PI-273, a Substrate-Competitive, Specific Small-Molecule Inhibitor of PI4KIIα, Inhibits the Growth of Breast Cancer Cells

While phosphatidylinositol 4-kinase (PI4KII alpha) has been identified as a potential target for antitumor therapy, the clinical applications of PI4KII alpha are limited by a lack of specific inhibitors. Here we report the first small-molecule inhibitor (SMI) of human PI4KII alpha.

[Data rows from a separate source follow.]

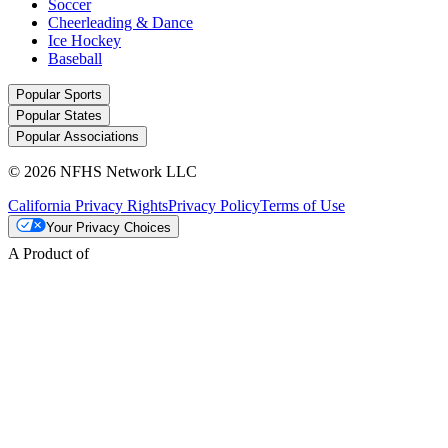
Soccer
Cheerleading & Dance
Ice Hockey
Baseball
Popular Sports
Popular States
Popular Associations
© 2026 NFHS Network LLC
California Privacy Rights
Privacy Policy
Terms of Use
Your Privacy Choices
A Product of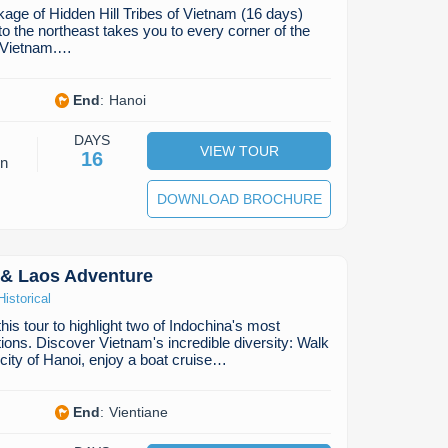
age of Hidden Hill Tribes of Vietnam (16 days)
to the northeast takes you to every corner of the
h Vietnam.…
End
:
Hanoi
DAYS
VIEW TOUR
16
on
DOWNLOAD BROCHURE
 & Laos Adventure
Historical
is tour to highlight two of Indochina's most
tions. Discover Vietnam's incredible diversity: Walk
 city of Hanoi, enjoy a boat cruise…
End
:
Vientiane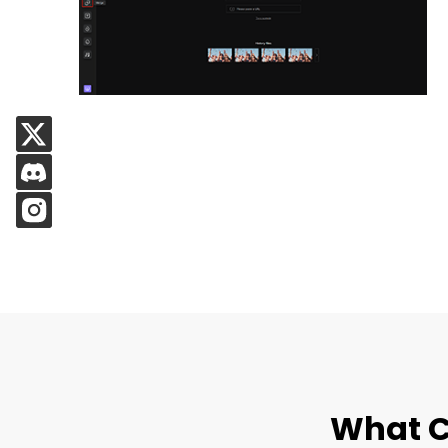
What C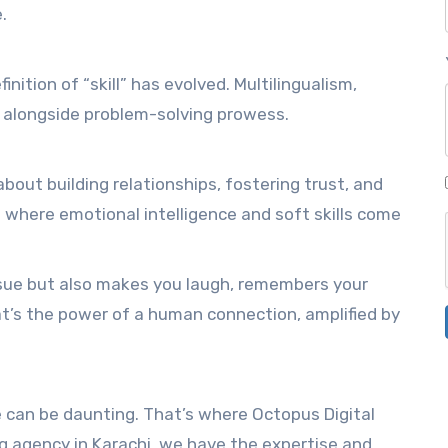
.
inition of “skill” has evolved. Multilingualism,
alongside problem-solving prowess.
 about building relationships, fostering trust, and
where emotional intelligence and soft skills come
ssue but also makes you laugh, remembers your
at’s the power of a human connection, amplified by
e can be daunting. That’s where Octopus Digital
ng agency in Karachi, we have the expertise and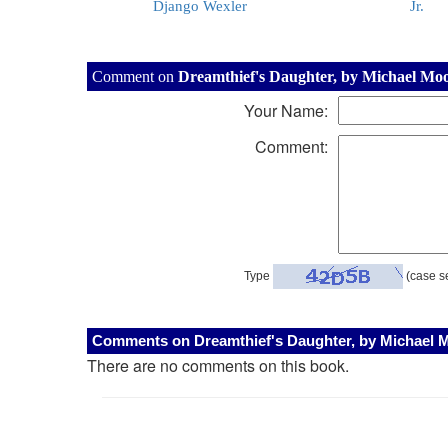
Django Wexler
Jr.
Comment on
Dreamthief's Daughter, by Michael Mo
Your Name:
Comment:
Type
(case se
Comments on Dreamthief's Daughter, by Michael 
There are no comments on this book.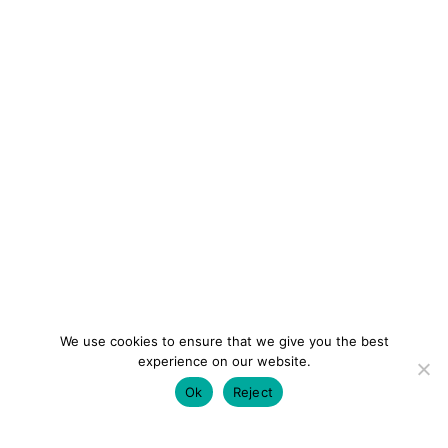
We use cookies to ensure that we give you the best
experience on our website.
Ok
Reject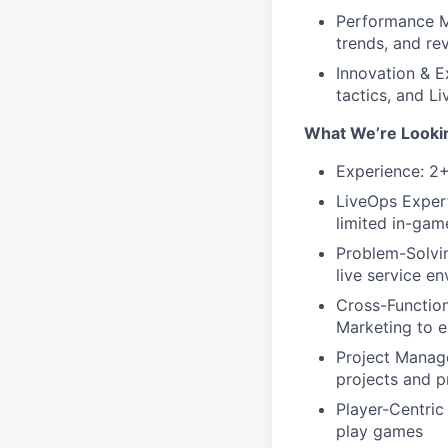
Performance M
trends, and re
Innovation & E
tactics, and L
What We’re Looki
Experience: 2+
LiveOps Expert
limited in-ga
Problem-Solving
live service e
Cross-Function
Marketing to e
Project Manage
projects and p
Player-Centric
play games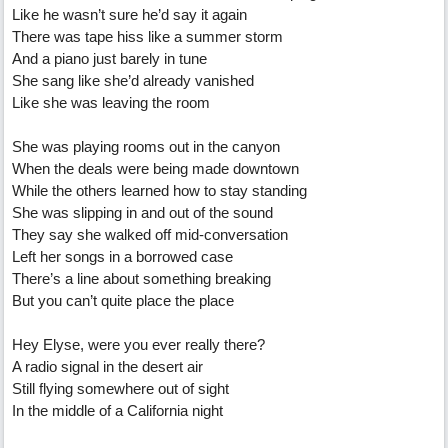
Like he wasn’t sure he’d say it again
There was tape hiss like a summer storm
And a piano just barely in tune
She sang like she’d already vanished
Like she was leaving the room
She was playing rooms out in the canyon
When the deals were being made downtown
While the others learned how to stay standing
She was slipping in and out of the sound
They say she walked off mid-conversation
Left her songs in a borrowed case
There’s a line about something breaking
But you can’t quite place the place
Hey Elyse, were you ever really there?
A radio signal in the desert air
Still flying somewhere out of sight
In the middle of a California night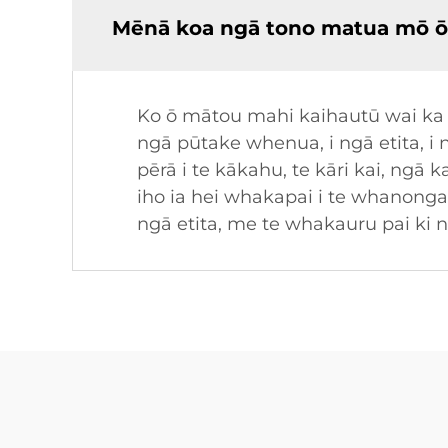
Mēnā koa ngā tono matua mō ō
Ko ō mātou mahi kaihautū wai ka w
ngā pūtake whenua, i ngā etita, 
pērā i te kākahu, te kāri kai, ng
iho ia hei whakapai i te whano
ngā etita, me te whakauru pai k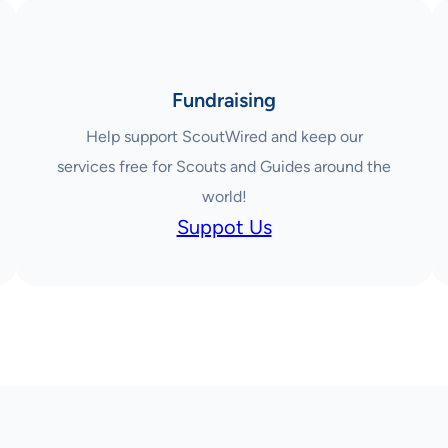
Fundraising
Help support ScoutWired and keep our
services free for Scouts and Guides around the
world!
Suppot Us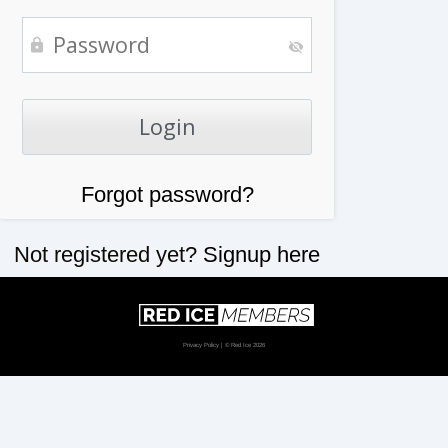
Forgot password?
Not registered yet?
Signup here
Privacy Policy
| © Red Ice 2026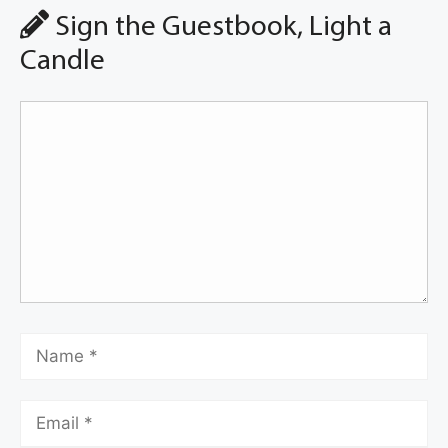
Sign the Guestbook, Light a
Candle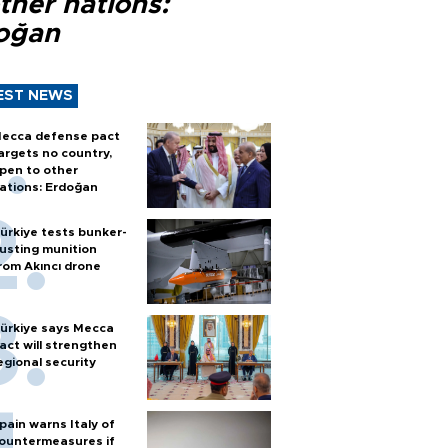
ther nations:
oğan
EST NEWS
ecca defense pact
argets no country,
pen to other
ations: Erdoğan
ürkiye tests bunker-
usting munition
rom Akıncı drone
ürkiye says Mecca
act will strengthen
egional security
pain warns Italy of
ountermeasures if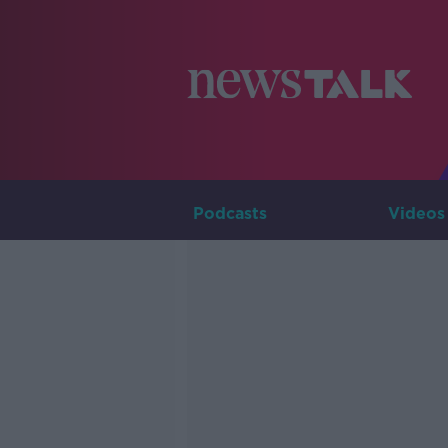
Podcasts
Videos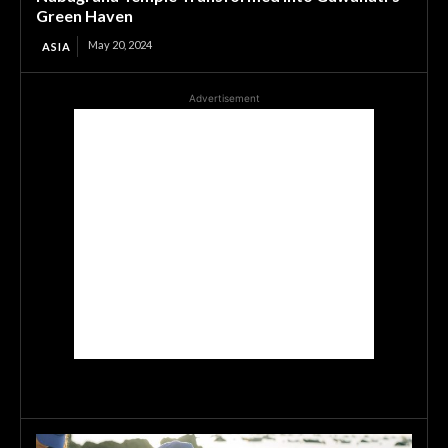
Green Haven
May 20, 2024
ASIA
Advertisement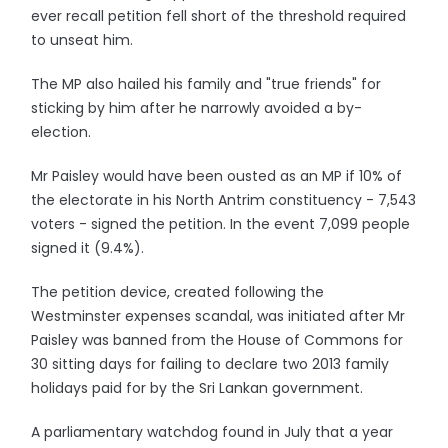
ever recall petition fell short of the threshold required
to unseat him.
The MP also hailed his family and "true friends" for
sticking by him after he narrowly avoided a by-
election.
Mr Paisley would have been ousted as an MP if 10% of
the electorate in his North Antrim constituency - 7,543
voters - signed the petition. In the event 7,099 people
signed it (9.4%).
The petition device, created following the
Westminster expenses scandal, was initiated after Mr
Paisley was banned from the House of Commons for
30 sitting days for failing to declare two 2013 family
holidays paid for by the Sri Lankan government.
A parliamentary watchdog found in July that a year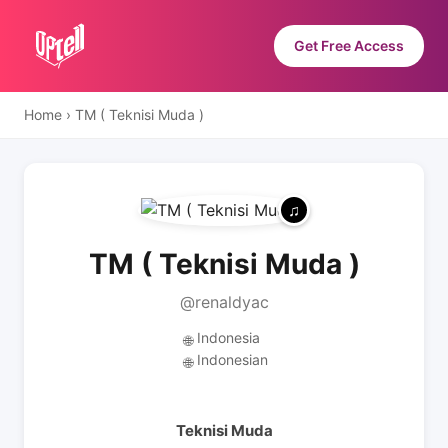
Get Free Access
Home
›
TM ( Teknisi Muda )
TM ( Teknisi Muda )
@renaldyac
Indonesia
🌐
Indonesian
🌐
Teknisi Muda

Docking-based and ligand-based virtual screening strategies were first employed to identify promising hits, followed by two rounds of kinase activity inhibition validation. 2-(3-(4-Chlorobenzoyl) thioureido)-4-ethyl-5-methylthiophene-3-carboxamide (PI-273) exhibited the greatest inhibitory effect on PI4KII alpha kinase activity (IC50 = 0.47 mmol/L) and suppressed cell proliferation. Surface plasmon resonance and thermal shift assays indicated that PI-273 interacted directly with PI4KII alpha. Kinetic analysis identified PI-273 as a reversible competitive inhibitor with respect to the substrate phosphatidylinositol (PI), which contrasted with most other PI kinase inhibitors that bind the ATP binding site. PI-273 reduced PI4P content, cell viability, and AKT signaling in wild typeMCF-7 cells, but not in PI4KII alpha knockout MCF-7 cells, indicating that PI-273 is highly selective for PI4KII alpha. Mutant analysis revealed a role of palmitoylation insertion in the selectivity of PI-273 for PI4KII alpha. In addition, PI-273 treatment retarded cell proliferation by blocking cells in G(2)-M, inducing cell apoptosis and suppressing colony-forming ability. Importantly, PI-273 significantly inhibited MCF-7 cell-induced breast tumor growth without toxicity. PI-273 is the first substrate-competitive, subtype-specific inhibitor of PI4KII alpha, the use of which will facilitate evaluations of PI4KII alpha as a cancer therapeutic target. (C) 2017 AACR.